This week the DOL, IRS and HHS jointly issued FAQs regarding the rules surrounding when an employer can charge an unvaccinated worker more in its health plan. This guidance doesn’t provide new information, but only confirms what most practitioners (including those at Graydon) have been advising – to charge a surcharge you must follow the HIPAA nondiscrimination rules for activity-only health contingent wellness programs. Last month, we outlined those rules in this post.
If you have followed the advice from our earlier post on how to set up your surcharge, no change should be necessary to your program. If you had taken the approach that this was a participatory only wellness program for which different rules apply or you weren’t aware the wellness program rules applied at all, you should immediately evaluate your program to determine if anything needs to be changed to be compliant with the HIPAA wellness rules.

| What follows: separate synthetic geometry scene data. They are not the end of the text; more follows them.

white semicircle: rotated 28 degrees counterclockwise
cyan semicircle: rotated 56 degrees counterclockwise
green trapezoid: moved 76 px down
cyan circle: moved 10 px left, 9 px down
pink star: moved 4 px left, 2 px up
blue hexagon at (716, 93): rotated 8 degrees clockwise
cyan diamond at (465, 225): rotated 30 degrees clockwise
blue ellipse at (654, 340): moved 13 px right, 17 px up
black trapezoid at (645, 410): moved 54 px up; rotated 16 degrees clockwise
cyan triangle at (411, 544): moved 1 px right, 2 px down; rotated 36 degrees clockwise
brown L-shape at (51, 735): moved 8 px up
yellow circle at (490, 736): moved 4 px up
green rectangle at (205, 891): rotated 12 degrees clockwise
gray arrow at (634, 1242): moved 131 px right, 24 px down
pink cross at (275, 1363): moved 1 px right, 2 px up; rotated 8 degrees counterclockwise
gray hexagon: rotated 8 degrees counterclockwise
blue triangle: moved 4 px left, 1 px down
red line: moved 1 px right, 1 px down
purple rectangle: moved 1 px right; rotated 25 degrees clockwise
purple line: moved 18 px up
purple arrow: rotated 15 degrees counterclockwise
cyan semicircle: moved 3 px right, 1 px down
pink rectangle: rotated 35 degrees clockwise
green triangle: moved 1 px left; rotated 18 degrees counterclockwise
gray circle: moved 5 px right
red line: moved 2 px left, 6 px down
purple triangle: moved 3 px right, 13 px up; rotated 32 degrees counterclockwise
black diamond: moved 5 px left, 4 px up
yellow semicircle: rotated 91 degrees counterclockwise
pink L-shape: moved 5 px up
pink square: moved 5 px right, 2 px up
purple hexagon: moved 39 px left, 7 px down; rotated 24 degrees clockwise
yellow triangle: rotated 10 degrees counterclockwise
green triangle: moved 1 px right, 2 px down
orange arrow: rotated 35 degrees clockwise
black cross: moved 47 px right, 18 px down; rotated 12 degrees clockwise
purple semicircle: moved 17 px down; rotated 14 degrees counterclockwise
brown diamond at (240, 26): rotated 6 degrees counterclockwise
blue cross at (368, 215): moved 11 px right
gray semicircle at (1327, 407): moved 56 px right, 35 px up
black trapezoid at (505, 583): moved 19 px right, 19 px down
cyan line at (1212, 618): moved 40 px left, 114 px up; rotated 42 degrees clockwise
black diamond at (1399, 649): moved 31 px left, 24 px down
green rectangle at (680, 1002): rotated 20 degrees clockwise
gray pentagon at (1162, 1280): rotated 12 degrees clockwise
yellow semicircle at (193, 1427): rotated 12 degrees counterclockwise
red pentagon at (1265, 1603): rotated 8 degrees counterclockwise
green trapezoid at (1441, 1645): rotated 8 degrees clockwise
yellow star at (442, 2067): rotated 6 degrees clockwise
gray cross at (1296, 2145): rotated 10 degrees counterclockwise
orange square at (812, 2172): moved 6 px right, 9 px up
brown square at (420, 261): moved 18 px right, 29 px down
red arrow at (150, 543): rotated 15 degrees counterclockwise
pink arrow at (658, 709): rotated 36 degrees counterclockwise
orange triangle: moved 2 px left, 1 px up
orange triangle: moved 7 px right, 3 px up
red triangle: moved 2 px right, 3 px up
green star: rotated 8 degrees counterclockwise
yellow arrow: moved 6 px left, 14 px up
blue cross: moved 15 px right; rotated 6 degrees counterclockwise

The guidance also confirms that while an employer can charge a surcharge to the unvaccinated, an employer cannot condition eligibility for the health plan on whether someone is vaccinated. Basing eligibility on vaccination status would be discrimination based on a health factor, which is impermissible under HIPAA. Again this is not a new rule, but now the Departments have explicitly stated it so that no employer can claim it was grey whether this rule applied to vaccination status.
Finally, the guidance confirmed that vaccine premium surcharges or incentives would impact ACA affordability for large employers subject to the shared responsibility mandate. We also discussed the impact of the surcharges in more detail in our prior post.